Learner Resource 2–Biochemistry of respiration –modelling respiration

You will need:

  • bubblewrap
  • plastic sheet or bag
  • plasticine/modelling clay
  • Molymod® molecular building kit
  • match boxes
  • blown up balloons
  • string
  • aluminium foil
  • straws
  • retort stands with clamps
  • paper
  • a hole punch

Stage One – Building a Mitochondrion Tent…

  1. Take a piece of bubblewrap to represent the inner mitochondrial membrane.
  2. Make holes in five adjacent bubbles and plug each one with a coloured ball of plasticine. These represent the electron carrier proteins of the ETC (electron transport chain).
  3. Use a straw and some plasticine of a different colour to make a stalked particle – the ATP synthetase complex.
  4. Make a new hole in the bubblewrap and plug it with the stalked particle.
  5. Add two more ETC lines of electron carriers and two more stalked particles to your bubblewrap.
  6. Stretch the bubblewrap between clamps with the fat ends of the stalked particles facing downwards towards the bench.
  7. Stretch a piece of polythene between clamps held at a taller height, so that the polythene sheet sits a couple of centimetres above the bubblewrap.
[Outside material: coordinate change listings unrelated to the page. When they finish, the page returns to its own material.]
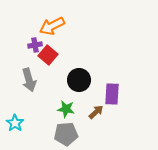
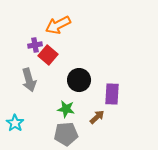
orange arrow: moved 6 px right, 1 px up
brown arrow: moved 1 px right, 5 px down
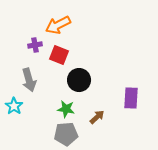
red square: moved 11 px right; rotated 18 degrees counterclockwise
purple rectangle: moved 19 px right, 4 px down
cyan star: moved 1 px left, 17 px up
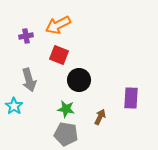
purple cross: moved 9 px left, 9 px up
brown arrow: moved 3 px right; rotated 21 degrees counterclockwise
gray pentagon: rotated 15 degrees clockwise
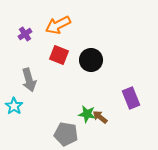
purple cross: moved 1 px left, 2 px up; rotated 24 degrees counterclockwise
black circle: moved 12 px right, 20 px up
purple rectangle: rotated 25 degrees counterclockwise
green star: moved 21 px right, 5 px down
brown arrow: rotated 77 degrees counterclockwise
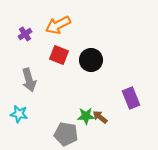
cyan star: moved 5 px right, 8 px down; rotated 24 degrees counterclockwise
green star: moved 1 px left, 2 px down; rotated 12 degrees counterclockwise
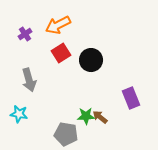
red square: moved 2 px right, 2 px up; rotated 36 degrees clockwise
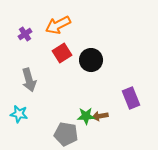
red square: moved 1 px right
brown arrow: moved 1 px up; rotated 49 degrees counterclockwise
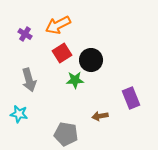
purple cross: rotated 24 degrees counterclockwise
green star: moved 11 px left, 36 px up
This sheet is the outer mitochondrial membrane.
  8. Under the two layers of your tent roof is a space representing the matrix of the mitochondrion. Place a piece of white paper on the bench to make the events in the matrix clearer. Above the tent roof is the cytoplasm of the cell.

Stage Two– Making the players

  1. Use the atoms (black = carbon, red = oxygen, white = hydrogen) to make a glucose molecule.
  2. Use small boxes such as matchbox trays to represent NAD hydrogen carriers.
  3. Use sticky tape, coloured tape and chunks of cotton wool to make three three-dimensional different-coloured blobs to represent enzymes.
  4. Use aluminium foil to make a bigger scrunched up ball (ADP) and a smaller scrunched up ball (P) and then scrunch these together loosely, so you can detach the little ball. Make two of these ATPs, and put them on the roof (i.e. in the cytoplasm). Make more big and small foil balls and scatter them in the matrix (under the tent).
  5. Scatter paper circles from the hole punch to represent protons on the white sheet under the tent, i.e. in the matrix.

Stage 3 – The Game – Follow this storyline…

  1. A phosphorylase enzyme approaches glucose with a couple of silver ATPs, and phosphorylates the glucose to hexose biphosphate. (Scrunch the little detachable P bits over the glucose, one at each end).
  2. Enzymes engulf the model glucose molecule, and strip it to two triose phosphates, then to two pyruvic acid molecules. Follow the instructions in your notes/books and remember to strip off the white balls representing hydrogens as required and to put these in pairs into the NAD boxes.
  3. Pass the pyruvic acid molecules and the NAD carts with their hydrogens into the matrix of the mitochondrion. They have to get through the polythene and the bubblewrap, which is impossible, but hey, we’re only pretending, so they can go round the edge.
  4. Attack your pyruvic acid with enzymes stage by stage to model the link reaction and Krebs cycle. Pass the carbon dioxide molecules produced back out of the mitochondrion ‘tent’ and tie them to balloons so they float away…
  5. If you run out of NAD boxes for spare pairs of hydrogens you will need to offload the hydrogen at the inner membrane. Let the hydrogens hop from plasticine ball to plasticine ball till they get to the end. Here join them to a red oxygen atom and pass the resulting water molecule through the two membranes and out to the cytoplasm. Your empty cart can go back to continue the Krebs cycle dehydrogenations.
  6. Whenever you make a water molecule, pass protons (paper circles cut with hole punch) through from the matrix to the intermembrane space and see if you can push some through the straws in the stalked particles…. If you get some H+ through, congratulations, you can join a big and a little silver foil ball together again and you’ve made some ATP.
  7. Count up what you end up with. Hopefully some H2O and CO2 waste products, a fleet of clean empty NAD boxes, and lots of ATP…

Version 11© OCR 2016

Respiration

Evaluation

1. How and where did we simplify the chemiosmosis story?

2. Were the relative sizes of the materials we used to represent atoms, molecules and protons roughly correct?

3. What can you suggest to improve the model?

4. Which parts of the process are made clearer through this modelling?

5. Which details of the process require study and revision to get right?